BY Brandon Rittiman | Originally Posted on ABC10
SACRAMENTO, Calif. — Three days after Gov. Gavin Newsom celebrated his 2018 election victory, one of his major corporate campaign donors caused a mass killing.
The Pacific Gas and Electric Company pleaded guilty in June 2020 to felony involuntary manslaughter for killing 84 Californians in the 2018 Camp Fire.
PG&E’s officials walked out of court to go back to work on turning a profit, aided by state policies Newsom crafted to help the company.
“Just the depth of it, it’s shocking,” said Steve Bradley, a retired Cal Fire dispatcher whose grandmother was killed by PG&E. “Even when they are held criminally responsible, nobody actually takes that responsibility.

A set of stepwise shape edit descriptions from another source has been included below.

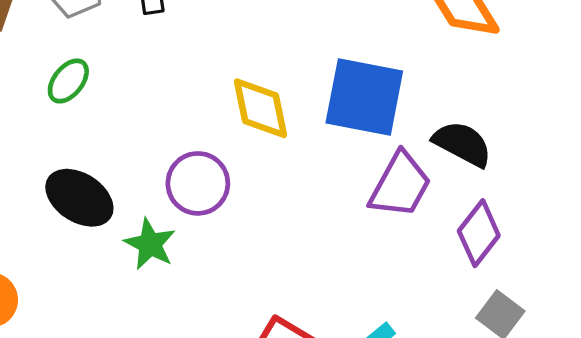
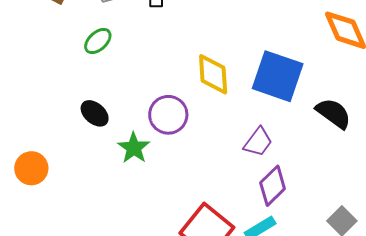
purple trapezoid: (400, 185) -> (258, 142), moved, size x0.7
black ellipse: (79, 198) -> (95, 113), size x0.7
purple diamond: (479, 233) -> (273, 186), moved

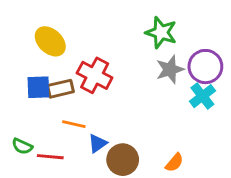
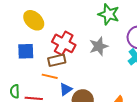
gray star: (170, 69) -> (99, 46), moved
brown rectangle: (61, 89) -> (57, 60), moved
green semicircle: (22, 146) -> (15, 91), turned 64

So what’s to stop them?”
Bradley’s grandmother Ethel Colleen Riggs was among PG&E’s 84 felony manslaughter victims.
In the months after the crime, Newsom not only signed new financial protections for PG&E into law, his office hired private lawyers in New York who wrote the legislative language.
Confidential emails and documents obtained by ABC10 reveal the New York law offices of law firm O’Melvany and Myers drafted AB 1054 in the Spring of 2019, before it was introduced in the state legislature.